Data extract —
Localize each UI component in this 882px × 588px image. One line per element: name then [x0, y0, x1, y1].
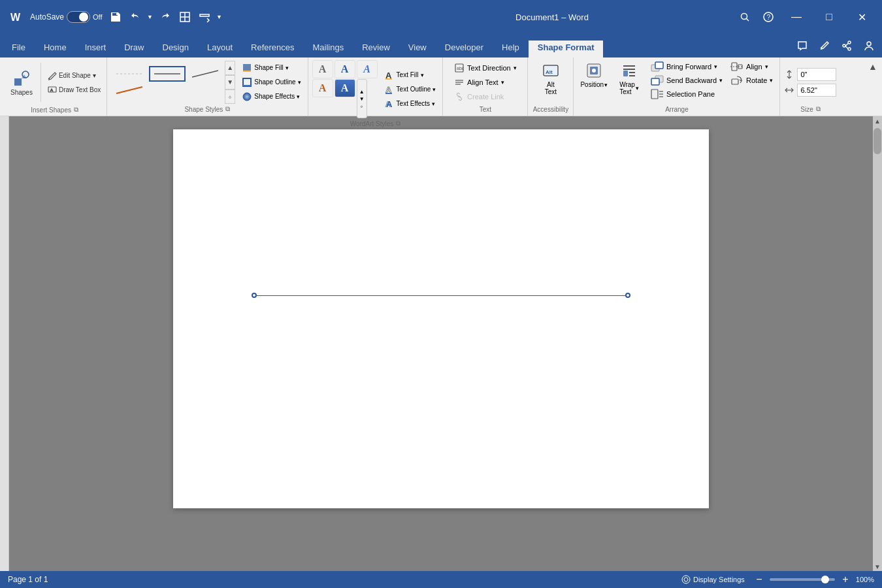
shape-outline-button[interactable]: Shape Outline ▾ — [239, 76, 303, 89]
undo-button[interactable] — [126, 8, 144, 26]
align-button[interactable]: Align ▾ — [728, 60, 776, 73]
zoom-out-button[interactable]: − — [753, 573, 766, 586]
zoom-in-button[interactable]: + — [839, 573, 852, 586]
shape-styles-dialog-icon[interactable]: ⧉ — [225, 105, 230, 113]
search-button[interactable] — [734, 7, 755, 27]
editing-button[interactable] — [814, 38, 835, 54]
wordart-scroll-more[interactable]: ▲ ▼ ⬦ — [357, 79, 367, 118]
shapes-button[interactable]: Shapes — [7, 60, 37, 105]
shape-style-empty1[interactable] — [149, 82, 186, 98]
width-input[interactable]: 6.52" — [797, 84, 836, 97]
svg-point-15 — [867, 42, 871, 46]
undo-dropdown-button[interactable]: ▼ — [146, 8, 155, 26]
text-effects-button[interactable]: AA Text Effects ▾ — [382, 97, 439, 110]
edit-shape-button[interactable]: Edit Shape ▾ — [45, 69, 103, 82]
wordart-styles-dialog-icon[interactable]: ⧉ — [396, 120, 400, 127]
shape-style-row2 — [111, 82, 223, 98]
text-direction-button[interactable]: abc Text Direction ▾ — [451, 61, 519, 74]
tab-help[interactable]: Help — [493, 39, 529, 57]
height-input[interactable]: 0" — [797, 68, 836, 81]
wordart-item-1[interactable]: A — [312, 60, 333, 78]
create-link-button[interactable]: Create Link — [451, 90, 506, 103]
close-button[interactable]: ✕ — [847, 7, 877, 27]
maximize-button[interactable]: □ — [814, 7, 844, 27]
align-column: Align ▾ Rotate ▾ — [728, 60, 776, 87]
help-icon-button[interactable]: ? — [758, 7, 779, 27]
style-scroll-more[interactable]: ⬦ — [225, 90, 235, 104]
draw-textbox-button[interactable]: A Draw Text Box — [45, 83, 103, 96]
wordart-item-3[interactable]: A — [357, 60, 378, 78]
shape-outline-label: Shape Outline — [254, 78, 295, 86]
send-backward-button[interactable]: Send Backward ▾ — [648, 74, 725, 87]
wrap-text-button[interactable]: WrapText ▾ — [613, 60, 645, 97]
svg-line-14 — [845, 46, 848, 49]
tab-shape-format[interactable]: Shape Format — [529, 39, 604, 57]
tab-mailings[interactable]: Mailings — [304, 39, 353, 57]
tab-draw[interactable]: Draw — [115, 39, 153, 57]
customize-qa-button[interactable]: ▼ — [215, 8, 224, 26]
display-settings-button[interactable]: Display Settings — [679, 574, 747, 585]
document-scroll-area[interactable] — [9, 116, 873, 571]
tab-view[interactable]: View — [399, 39, 436, 57]
tab-design[interactable]: Design — [154, 39, 198, 57]
redo-button[interactable] — [156, 8, 174, 26]
tab-review[interactable]: Review — [353, 39, 399, 57]
shape-style-empty2[interactable] — [187, 82, 223, 98]
ribbon-collapse-button[interactable]: ▲ — [866, 60, 879, 73]
tab-references[interactable]: References — [242, 39, 303, 57]
scroll-track[interactable] — [874, 125, 881, 562]
style-scroll-down[interactable]: ▼ — [225, 75, 235, 90]
position-button[interactable]: Position ▾ — [578, 60, 610, 90]
tab-developer[interactable]: Developer — [436, 39, 493, 57]
wordart-item-5[interactable]: A — [335, 79, 355, 97]
more-commands-button[interactable] — [195, 8, 214, 26]
svg-line-13 — [845, 44, 848, 46]
toggle-knob — [79, 12, 88, 22]
shape-style-none[interactable] — [111, 66, 148, 82]
style-scroll-up[interactable]: ▲ — [225, 61, 235, 75]
svg-text:abc: abc — [457, 66, 465, 71]
shape-style-diagonal-dark[interactable] — [187, 66, 223, 82]
shape-fill-button[interactable]: Shape Fill ▾ — [239, 61, 303, 74]
line-handle-right[interactable] — [625, 293, 630, 298]
table-grid-button[interactable] — [176, 8, 194, 26]
profile-button[interactable] — [858, 38, 879, 54]
zoom-slider[interactable] — [770, 578, 835, 581]
scroll-thumb[interactable] — [874, 128, 881, 154]
share-button[interactable] — [836, 38, 857, 54]
minimize-button[interactable]: — — [781, 7, 811, 27]
svg-rect-16 — [14, 78, 22, 86]
shape-style-orange[interactable] — [111, 82, 148, 98]
line-shape[interactable] — [252, 293, 630, 293]
scroll-up-arrow[interactable]: ▲ — [873, 116, 882, 125]
vertical-scrollbar[interactable]: ▲ ▼ — [873, 116, 882, 571]
size-dialog-icon[interactable]: ⧉ — [816, 105, 821, 113]
selection-pane-button[interactable]: Selection Pane — [648, 88, 725, 101]
tab-home[interactable]: Home — [35, 39, 76, 57]
text-outline-button[interactable]: A Text Outline ▾ — [382, 83, 439, 96]
comments-button[interactable] — [792, 38, 813, 54]
shape-effects-button[interactable]: Shape Effects ▾ — [239, 90, 303, 103]
svg-rect-5 — [200, 14, 209, 16]
rotate-button[interactable]: Rotate ▾ — [728, 74, 776, 87]
wordart-item-2[interactable]: A — [335, 60, 355, 78]
tab-insert[interactable]: Insert — [76, 39, 116, 57]
save-button[interactable] — [106, 8, 125, 26]
create-link-label: Create Link — [467, 93, 504, 101]
insert-shapes-dialog-icon[interactable]: ⧉ — [74, 106, 78, 114]
scroll-down-arrow[interactable]: ▼ — [873, 562, 882, 571]
line-handle-left[interactable] — [252, 293, 257, 298]
align-text-button[interactable]: Align Text ▾ — [451, 76, 507, 89]
tab-file[interactable]: File — [3, 39, 35, 57]
autosave-toggle[interactable] — [67, 11, 90, 23]
svg-point-28 — [243, 93, 251, 101]
text-fill-button[interactable]: A Text Fill ▾ — [382, 69, 439, 82]
text-outline-label: Text Outline — [397, 86, 431, 93]
quick-access-toolbar: ▼ ▼ — [106, 8, 224, 26]
bring-forward-button[interactable]: Bring Forward ▾ — [648, 60, 725, 73]
wordart-item-4[interactable]: A — [312, 79, 333, 97]
tab-layout[interactable]: Layout — [198, 39, 242, 57]
shape-style-solid-dark[interactable] — [149, 66, 186, 82]
accessibility-label: Accessibility — [532, 105, 569, 114]
alt-text-button[interactable]: Alt AltText — [532, 60, 569, 97]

Problem details — An exact, image-free transcript of the material is required.

Solution for this task —
Localize each UI component in this 882px × 588px image. One line per element: name then [x0, y0, x1, y1].
shape-outline-button[interactable]: Shape Outline ▾ — [239, 76, 303, 89]
undo-button[interactable] — [126, 8, 144, 26]
align-button[interactable]: Align ▾ — [728, 60, 776, 73]
zoom-out-button[interactable]: − — [753, 573, 766, 586]
zoom-in-button[interactable]: + — [839, 573, 852, 586]
shape-styles-dialog-icon[interactable]: ⧉ — [225, 105, 230, 113]
search-button[interactable] — [734, 7, 755, 27]
editing-button[interactable] — [814, 38, 835, 54]
wordart-scroll-more[interactable]: ▲ ▼ ⬦ — [357, 79, 367, 118]
shapes-button[interactable]: Shapes — [7, 60, 37, 105]
shape-style-empty1[interactable] — [149, 82, 186, 98]
width-input[interactable]: 6.52" — [797, 84, 836, 97]
svg-point-15 — [867, 42, 871, 46]
undo-dropdown-button[interactable]: ▼ — [146, 8, 155, 26]
text-effects-button[interactable]: AA Text Effects ▾ — [382, 97, 439, 110]
edit-shape-button[interactable]: Edit Shape ▾ — [45, 69, 103, 82]
wordart-styles-dialog-icon[interactable]: ⧉ — [396, 120, 400, 127]
shape-style-row2 — [111, 82, 223, 98]
text-direction-button[interactable]: abc Text Direction ▾ — [451, 61, 519, 74]
tab-help[interactable]: Help — [493, 39, 529, 57]
height-input[interactable]: 0" — [797, 68, 836, 81]
wordart-item-1[interactable]: A — [312, 60, 333, 78]
create-link-button[interactable]: Create Link — [451, 90, 506, 103]
close-button[interactable]: ✕ — [847, 7, 877, 27]
maximize-button[interactable]: □ — [814, 7, 844, 27]
align-column: Align ▾ Rotate ▾ — [728, 60, 776, 87]
help-icon-button[interactable]: ? — [758, 7, 779, 27]
style-scroll-more[interactable]: ⬦ — [225, 90, 235, 104]
draw-textbox-button[interactable]: A Draw Text Box — [45, 83, 103, 96]
wordart-item-3[interactable]: A — [357, 60, 378, 78]
shape-outline-label: Shape Outline — [254, 78, 295, 86]
send-backward-button[interactable]: Send Backward ▾ — [648, 74, 725, 87]
wrap-text-button[interactable]: WrapText ▾ — [613, 60, 645, 97]
svg-line-14 — [845, 46, 848, 49]
tab-shape-format[interactable]: Shape Format — [529, 39, 604, 57]
tab-mailings[interactable]: Mailings — [304, 39, 353, 57]
tab-draw[interactable]: Draw — [115, 39, 153, 57]
customize-qa-button[interactable]: ▼ — [215, 8, 224, 26]
display-settings-button[interactable]: Display Settings — [679, 574, 747, 585]
document-scroll-area[interactable] — [9, 116, 873, 571]
tab-view[interactable]: View — [399, 39, 436, 57]
tab-design[interactable]: Design — [154, 39, 198, 57]
redo-button[interactable] — [156, 8, 174, 26]
tab-review[interactable]: Review — [353, 39, 399, 57]
shape-style-empty2[interactable] — [187, 82, 223, 98]
ribbon-collapse-button[interactable]: ▲ — [866, 60, 879, 73]
tab-references[interactable]: References — [242, 39, 303, 57]
scroll-track[interactable] — [874, 125, 881, 562]
style-scroll-down[interactable]: ▼ — [225, 75, 235, 90]
position-button[interactable]: Position ▾ — [578, 60, 610, 90]
tab-developer[interactable]: Developer — [436, 39, 493, 57]
wordart-item-5[interactable]: A — [335, 79, 355, 97]
more-commands-button[interactable] — [195, 8, 214, 26]
svg-line-13 — [845, 44, 848, 46]
toggle-knob — [79, 12, 88, 22]
shape-style-none[interactable] — [111, 66, 148, 82]
style-scroll-up[interactable]: ▲ — [225, 61, 235, 75]
svg-text:abc: abc — [457, 66, 465, 71]
shape-style-diagonal-dark[interactable] — [187, 66, 223, 82]
shape-fill-button[interactable]: Shape Fill ▾ — [239, 61, 303, 74]
line-handle-right[interactable] — [625, 293, 630, 298]
table-grid-button[interactable] — [176, 8, 194, 26]
profile-button[interactable] — [858, 38, 879, 54]
zoom-slider[interactable] — [770, 578, 835, 581]
scroll-thumb[interactable] — [874, 128, 881, 154]
share-button[interactable] — [836, 38, 857, 54]
minimize-button[interactable]: — — [781, 7, 811, 27]
svg-rect-16 — [14, 78, 22, 86]
shape-style-orange[interactable] — [111, 82, 148, 98]
line-shape[interactable] — [252, 293, 630, 293]
scroll-up-arrow[interactable]: ▲ — [873, 116, 882, 125]
vertical-scrollbar[interactable]: ▲ ▼ — [873, 116, 882, 571]
size-dialog-icon[interactable]: ⧉ — [816, 105, 821, 113]
selection-pane-button[interactable]: Selection Pane — [648, 88, 725, 101]
tab-home[interactable]: Home — [35, 39, 76, 57]
text-outline-button[interactable]: A Text Outline ▾ — [382, 83, 439, 96]
comments-button[interactable] — [792, 38, 813, 54]
shape-effects-button[interactable]: Shape Effects ▾ — [239, 90, 303, 103]
svg-rect-5 — [200, 14, 209, 16]
rotate-button[interactable]: Rotate ▾ — [728, 74, 776, 87]
wordart-item-2[interactable]: A — [335, 60, 355, 78]
tab-insert[interactable]: Insert — [76, 39, 116, 57]
save-button[interactable] — [106, 8, 125, 26]
create-link-label: Create Link — [467, 93, 504, 101]
insert-shapes-dialog-icon[interactable]: ⧉ — [74, 106, 78, 114]
scroll-down-arrow[interactable]: ▼ — [873, 562, 882, 571]
line-handle-left[interactable] — [252, 293, 257, 298]
align-text-button[interactable]: Align Text ▾ — [451, 76, 507, 89]
tab-file[interactable]: File — [3, 39, 35, 57]
autosave-toggle[interactable] — [67, 11, 90, 23]
svg-point-28 — [243, 93, 251, 101]
text-fill-button[interactable]: A Text Fill ▾ — [382, 69, 439, 82]
text-outline-label: Text Outline — [397, 86, 431, 93]
quick-access-toolbar: ▼ ▼ — [106, 8, 224, 26]
bring-forward-button[interactable]: Bring Forward ▾ — [648, 60, 725, 73]
wordart-item-4[interactable]: A — [312, 79, 333, 97]
tab-layout[interactable]: Layout — [198, 39, 242, 57]
shape-style-solid-dark[interactable] — [149, 66, 186, 82]
accessibility-label: Accessibility — [532, 105, 569, 114]
alt-text-button[interactable]: Alt AltText — [532, 60, 569, 97]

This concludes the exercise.